# Work item
All the lines below should be set down exactly, with no picture carried into the copy.

(Saved data entries)
- - -

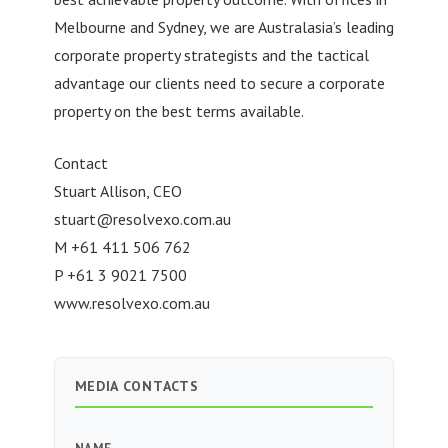
Melbourne and Sydney, we are Australasia’s leading
corporate property strategists and the tactical
advantage our clients need to secure a corporate
property on the best terms available.
Contact
Stuart Allison, CEO
stuart@resolvexo.com.au
M +61 411 506 762
P +61 3 9021 7500
www.resolvexo.com.au
MEDIA CONTACTS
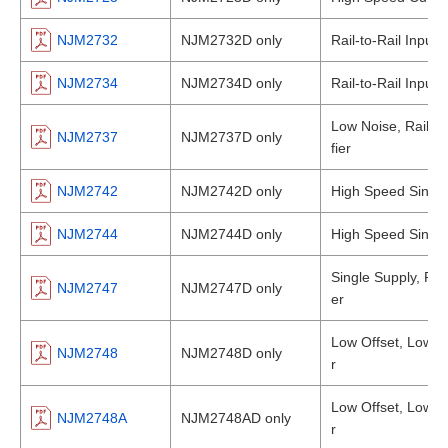
NJM2732
NJM2732D only
Rail-to-Rail Input
NJM2734
NJM2734D only
Rail-to-Rail Input
Low Noise, Rail-to
NJM2737
NJM2737D only
fier
NJM2742
NJM2742D only
High Speed Single
NJM2744
NJM2744D only
High Speed Single
Single Supply, Rai
NJM2747
NJM2747D only
er
Low Offset, Low Dr
NJM2748
NJM2748D only
r
Low Offset, Low Dr
NJM2748A
NJM2748AD only
r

- - -

# Answer to this task
Melbourne and Sydney, we are Australasia’s leading
corporate property strategists and the tactical
advantage our clients need to secure a corporate
property on the best terms available.
Contact
Stuart Allison, CEO
stuart@resolvexo.com.au
M +61 411 506 762
P +61 3 9021 7500
www.resolvexo.com.au
MEDIA CONTACTS
NJM2732
NJM2732D only
Rail-to-Rail Input
NJM2734
NJM2734D only
Rail-to-Rail Input
Low Noise, Rail-to
NJM2737
NJM2737D only
fier
NJM2742
NJM2742D only
High Speed Single
NJM2744
NJM2744D only
High Speed Single
Single Supply, Rai
NJM2747
NJM2747D only
er
Low Offset, Low Dr
NJM2748
NJM2748D only
r
Low Offset, Low Dr
NJM2748A
NJM2748AD only
r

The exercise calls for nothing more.